Exercise aim – Every line with the string "info" must be copied from the entries below.

Transcribed page contents
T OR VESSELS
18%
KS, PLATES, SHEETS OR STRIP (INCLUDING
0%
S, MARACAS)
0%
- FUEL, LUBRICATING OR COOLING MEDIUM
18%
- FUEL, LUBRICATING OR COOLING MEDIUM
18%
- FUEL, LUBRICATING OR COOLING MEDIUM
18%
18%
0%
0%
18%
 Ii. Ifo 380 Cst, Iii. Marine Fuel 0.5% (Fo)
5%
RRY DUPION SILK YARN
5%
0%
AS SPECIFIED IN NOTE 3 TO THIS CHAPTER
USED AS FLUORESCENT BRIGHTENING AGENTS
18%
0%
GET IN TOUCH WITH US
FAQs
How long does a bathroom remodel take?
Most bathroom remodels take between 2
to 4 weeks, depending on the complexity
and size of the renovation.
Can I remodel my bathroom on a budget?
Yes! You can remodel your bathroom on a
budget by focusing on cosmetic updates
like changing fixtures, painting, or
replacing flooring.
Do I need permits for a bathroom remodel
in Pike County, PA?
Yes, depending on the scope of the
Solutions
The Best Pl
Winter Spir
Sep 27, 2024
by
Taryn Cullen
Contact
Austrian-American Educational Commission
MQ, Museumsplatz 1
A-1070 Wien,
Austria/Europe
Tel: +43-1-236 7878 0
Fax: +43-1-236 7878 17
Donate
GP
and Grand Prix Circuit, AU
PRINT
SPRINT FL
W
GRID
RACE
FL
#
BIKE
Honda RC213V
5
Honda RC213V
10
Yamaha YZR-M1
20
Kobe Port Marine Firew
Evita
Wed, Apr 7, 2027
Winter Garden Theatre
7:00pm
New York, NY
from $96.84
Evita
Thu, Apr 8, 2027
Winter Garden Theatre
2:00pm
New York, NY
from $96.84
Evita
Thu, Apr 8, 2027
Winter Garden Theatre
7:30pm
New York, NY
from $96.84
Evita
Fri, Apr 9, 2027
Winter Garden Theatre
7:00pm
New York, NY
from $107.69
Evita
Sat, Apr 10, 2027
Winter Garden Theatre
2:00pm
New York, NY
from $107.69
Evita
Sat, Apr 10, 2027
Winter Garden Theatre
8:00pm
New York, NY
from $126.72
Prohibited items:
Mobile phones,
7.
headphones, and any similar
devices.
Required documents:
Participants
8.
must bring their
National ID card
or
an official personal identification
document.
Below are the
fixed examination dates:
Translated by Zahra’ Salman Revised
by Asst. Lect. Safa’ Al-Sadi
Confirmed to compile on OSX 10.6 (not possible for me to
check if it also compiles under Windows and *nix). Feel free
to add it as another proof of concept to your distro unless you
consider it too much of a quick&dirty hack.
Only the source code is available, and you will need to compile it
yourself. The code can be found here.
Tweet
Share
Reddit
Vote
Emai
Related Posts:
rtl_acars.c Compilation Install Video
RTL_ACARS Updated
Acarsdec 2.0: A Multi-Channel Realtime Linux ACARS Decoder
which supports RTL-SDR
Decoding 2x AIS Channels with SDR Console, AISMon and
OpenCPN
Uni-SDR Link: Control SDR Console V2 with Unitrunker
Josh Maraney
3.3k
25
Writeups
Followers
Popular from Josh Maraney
==
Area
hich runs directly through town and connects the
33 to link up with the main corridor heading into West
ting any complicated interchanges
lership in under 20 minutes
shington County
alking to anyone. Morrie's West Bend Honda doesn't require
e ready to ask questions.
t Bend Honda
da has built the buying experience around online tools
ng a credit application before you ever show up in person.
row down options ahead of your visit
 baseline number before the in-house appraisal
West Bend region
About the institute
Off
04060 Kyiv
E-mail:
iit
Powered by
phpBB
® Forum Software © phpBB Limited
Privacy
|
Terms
--
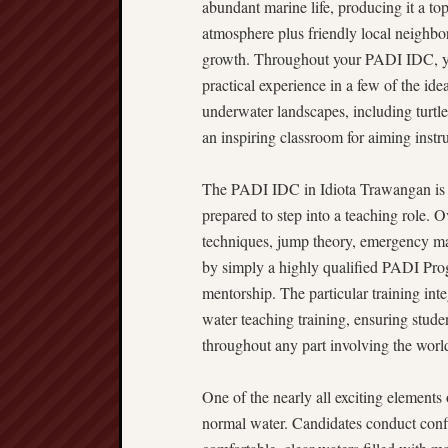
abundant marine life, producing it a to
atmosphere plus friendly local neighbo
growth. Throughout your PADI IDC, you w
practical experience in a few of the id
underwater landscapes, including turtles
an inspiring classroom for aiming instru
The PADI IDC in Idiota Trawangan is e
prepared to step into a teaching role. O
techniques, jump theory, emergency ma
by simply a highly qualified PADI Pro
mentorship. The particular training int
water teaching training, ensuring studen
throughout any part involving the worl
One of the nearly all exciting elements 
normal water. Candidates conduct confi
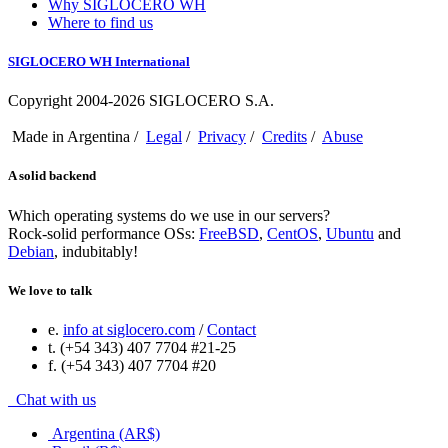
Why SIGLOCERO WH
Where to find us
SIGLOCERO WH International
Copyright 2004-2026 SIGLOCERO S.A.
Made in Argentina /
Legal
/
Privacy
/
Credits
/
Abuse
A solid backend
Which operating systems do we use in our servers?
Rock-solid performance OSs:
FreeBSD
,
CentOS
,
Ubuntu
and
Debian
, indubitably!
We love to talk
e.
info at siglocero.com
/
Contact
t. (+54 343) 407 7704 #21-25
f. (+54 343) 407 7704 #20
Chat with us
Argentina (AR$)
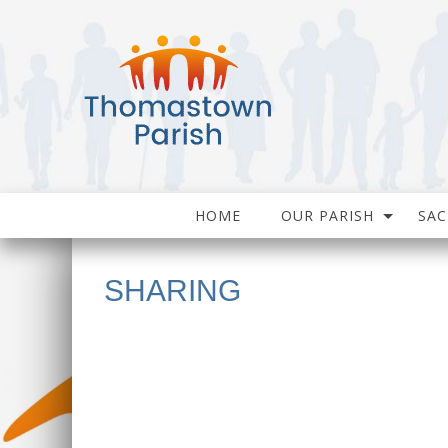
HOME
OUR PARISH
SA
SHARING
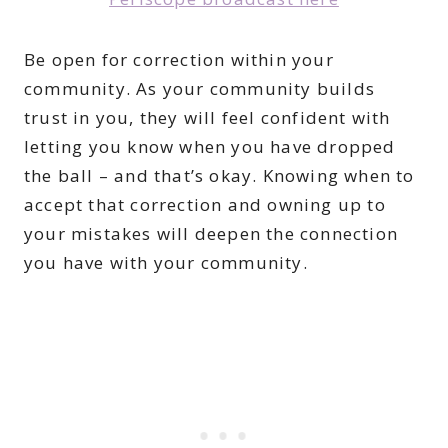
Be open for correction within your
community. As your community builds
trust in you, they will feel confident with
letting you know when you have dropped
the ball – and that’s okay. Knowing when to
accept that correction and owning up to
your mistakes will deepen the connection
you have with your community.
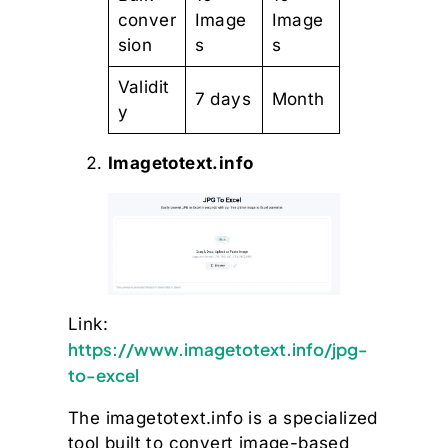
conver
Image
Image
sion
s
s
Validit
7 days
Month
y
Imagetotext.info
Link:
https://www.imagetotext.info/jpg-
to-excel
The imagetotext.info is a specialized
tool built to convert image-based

Exercise response –
info at siglocero.com
Imagetotext.info
https://www.imagetotext.info/jpg-
The imagetotext.info is a specialized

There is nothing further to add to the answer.